Mediaset and Vivendi

These are the reasons that push two giants such as Mediaset and Vivendi to launch the challenge to Netflix, following its model. The passage of Mediaset Premium to the group led by Bollorè is, in fact, only the beginning, because the two companies are working on the alliance that will lead them to give life to the European version of the on-demand streaming service, as early as next September , when from their union, and from the union with Telefonica, a new platform should come to life.

The platform, which will be able to count on the current catalogs of the respective on-demand services (CanalPlay and Watchever by Vivendi, Infinity by Mediaset and Yomvi by Telefonica) will be joined, and this is the most significant novelty, by the formation of a single production company for contents, exactly as happens with Netflix, which made the real leap forward when it launched into the production of TV series such as House of Cards and Orange is the New Black.

The idea of ​​Vivendi and Mediaset, in this case, would be to work side by side, in the production system, with a Hollywood major like Fox or Warner, with which negotiations are in full swing. According to rumors, there would be three types of content to be launched: films, possibly with US stars; the TV series of about forty minutes per episode and the dramas of about ten episodes for two hours of duration, on the model, to give a lucky example, of "Montalbano".

Netflix

Netflix, for its part, does not seem to fear the competition. In fact, the president and founder of the group Reed Hastings seems to be convinced that the possibilities of the market are still expanding: "We have a great response from the public and even if there are many people who are making an effort to oppose us, we are not worried ; in America many entrepreneurs such as Amazon, Comcast, Hulu or YouTube itself are doing well. We grow and they grow."

In fact, the US company can count on having dictated the timing of this revolution, and on the belief that it is the best in this field: "there is no doubt that the competition is ruthless and is doing everything possible to create an interesting schedule but we we are Netflix”. 
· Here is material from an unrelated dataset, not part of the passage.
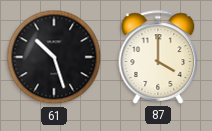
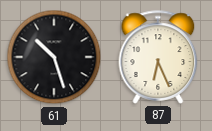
87: 4:00 -> 6:26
In Italy, however, the numbers of the US company, we are talking about two hundred thousand subscribers, are even lower than expected, also due to a rights issue which means that the two flagship series produced by Netflix (the aforementioned House of Cards and Orange is The New Black) are not available in the catalogue.
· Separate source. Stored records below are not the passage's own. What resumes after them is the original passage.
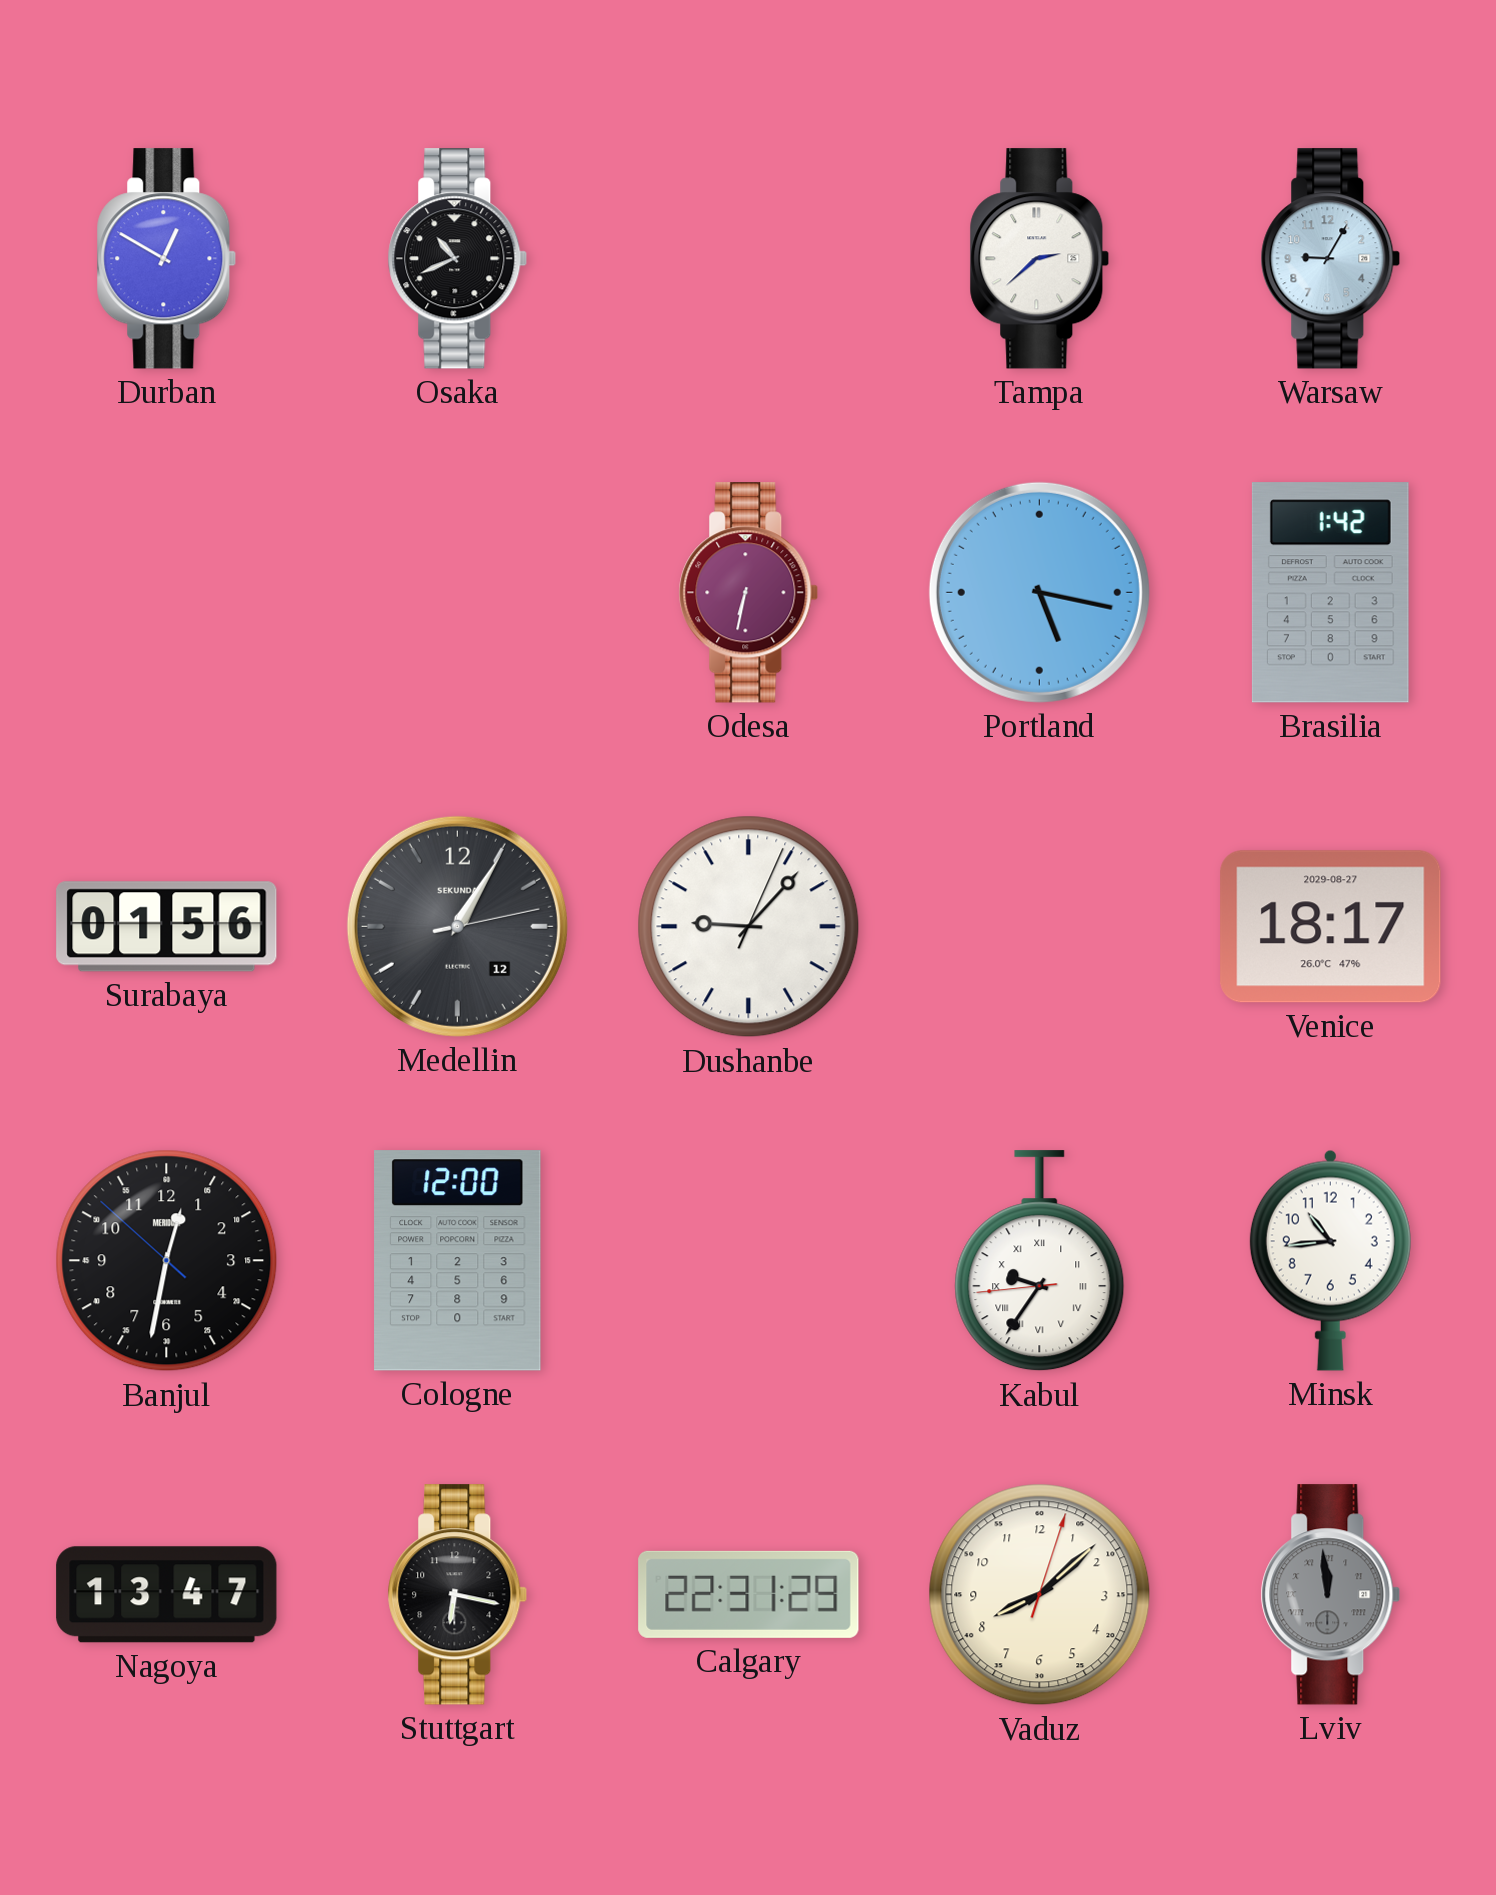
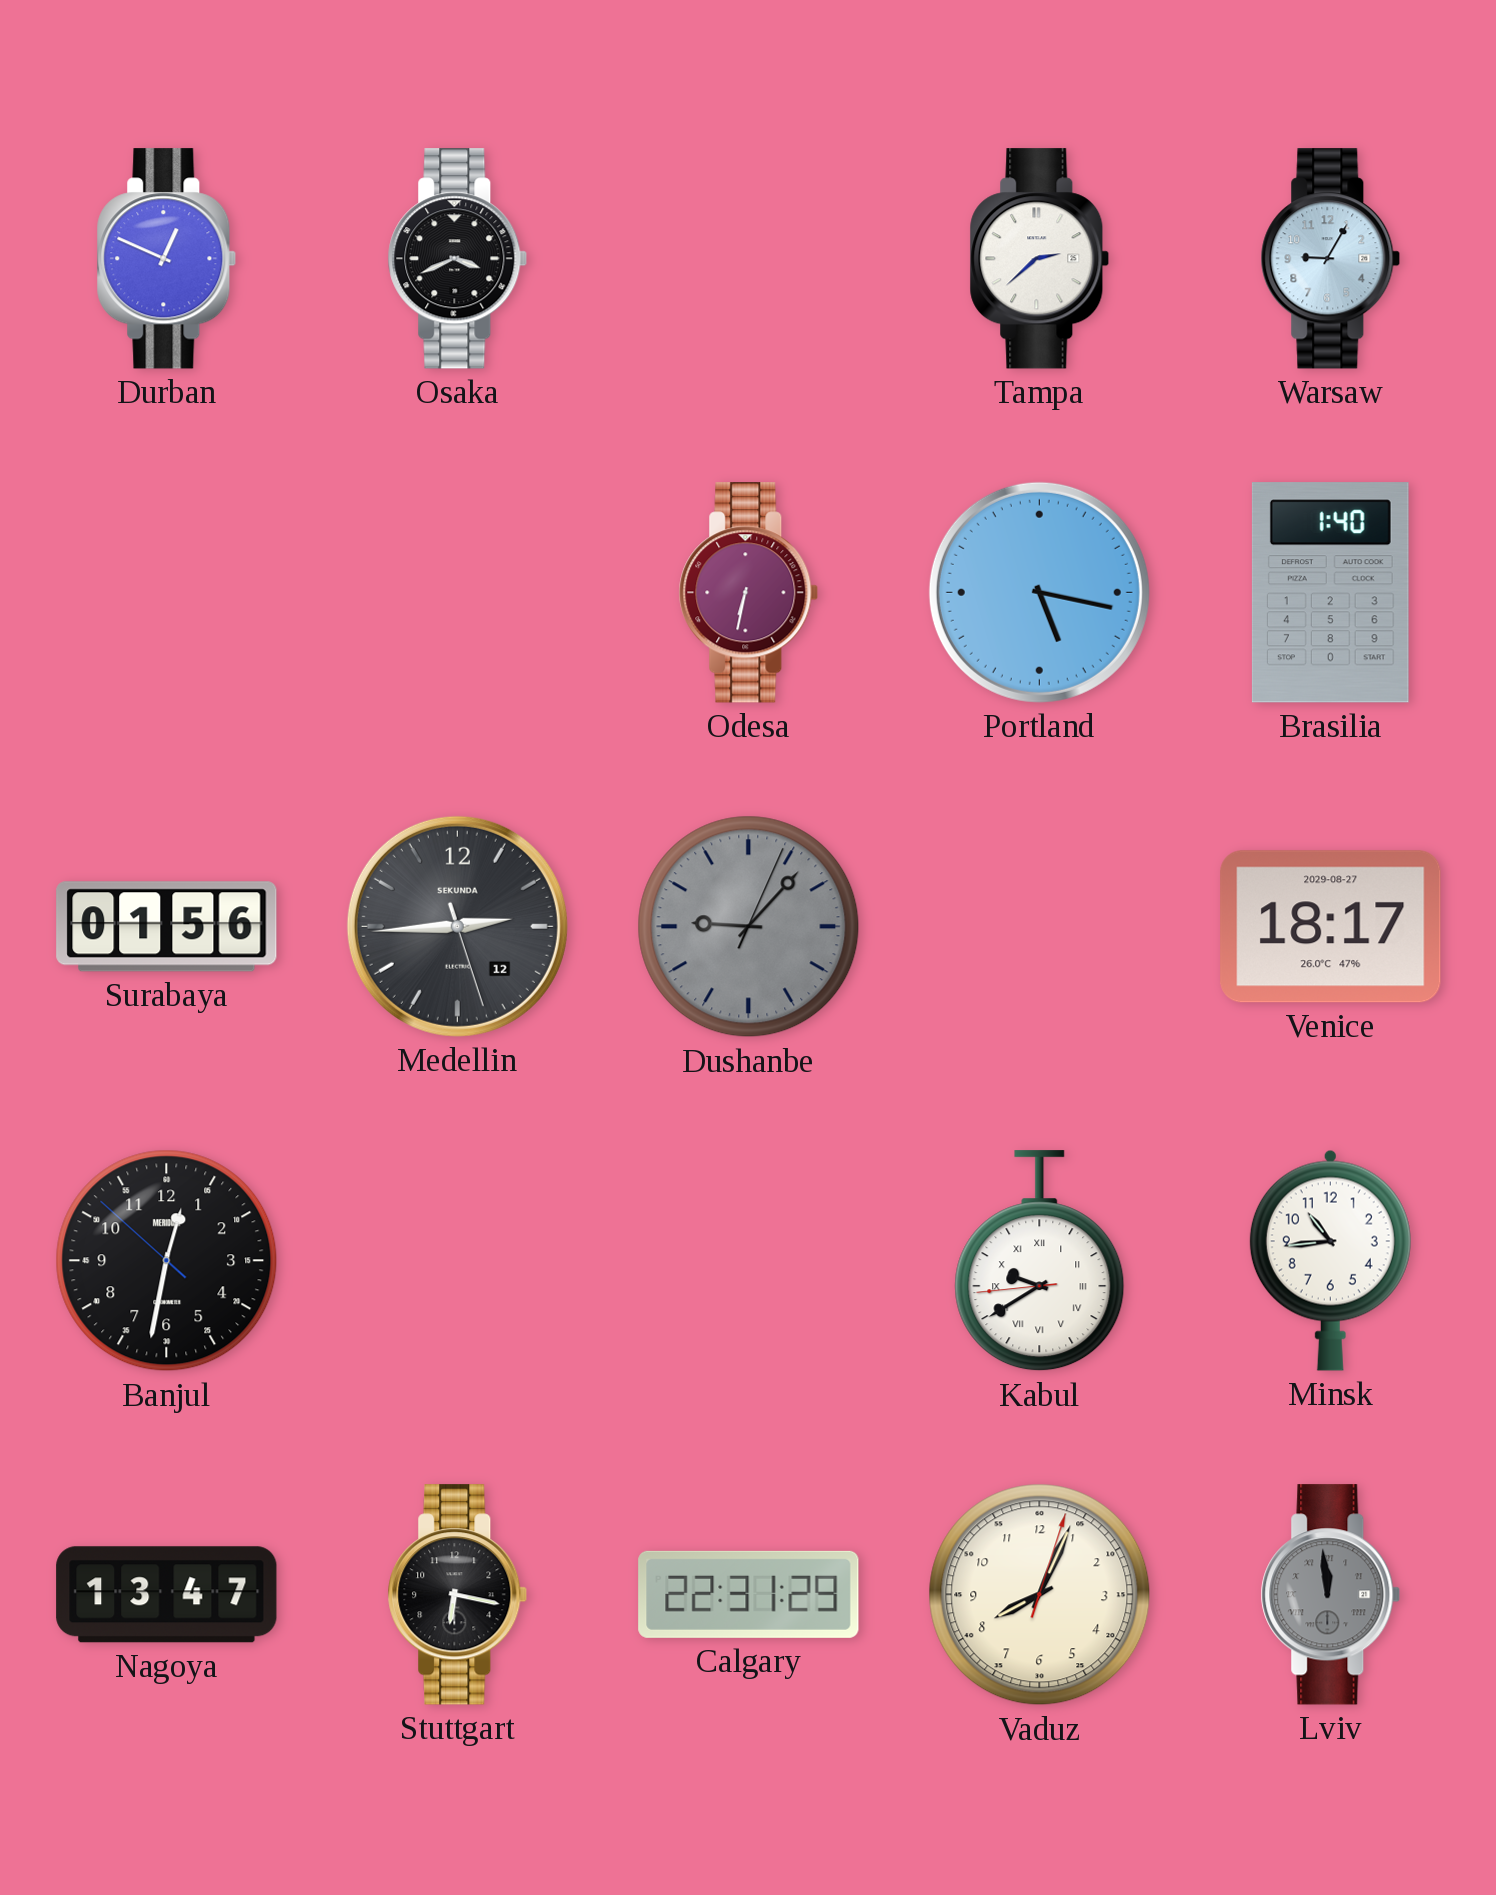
Durban: 12:50 -> 12:49
Osaka: 10:41 -> 3:41
Brasilia: 1:42 -> 1:40
Medellin: 1:05 -> 2:44
Dushanbe dial: white -> grey
Cologne: 12:00 -> none
Kabul: 9:35 -> 9:39
Vaduz: 8:08 -> 8:04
“Unfortunately – Hastings explained – House of Cards will remain out of our Italian bouquet, but we are working on it, while for Orange is The New Black we are getting closer step by step and at least for the fourth season we will also broadcast it. Let's say we're happy but not completely."

The objectives of the company, which has also had to cope with the limited initial success of its landing in an important market such as the Brazilian one, however remain ambitious: Netflix, in fact, aims at the largest market in the world, the Chinese one. “We're not in China yet – Hastings said – and we'll be really happy when we get there too. We are doing our best by investing a lot of effort but for the licenses in that country it is really complicated. In addition there is a whole broadband work that still needs to be done”.

The other

The Netflix model has deeply shaken the universe of television, like a telluric wave that threatens to sink the less stable constructions.

La rush to on-demand streaming, like the gold rush in the mid-nineteenth century, involves everyone. From the Rai, which studies a platform to which customers can access via smartphone, tablet or TV connected to the Internet to enjoy its programs with a subscription and a simple registration, Sky, via telephone companies, such as Telecom, increasingly at the crossroads which will have to decide whether to transform itself into a media company.

The secret to replicating a model like Netflix's well, however, is to understand it thoroughly. Streaming is not enough, content is needed, content that the viewer cannot find anywhere else (at least not legally). This Mediaset and Vivendi seem to have understood this.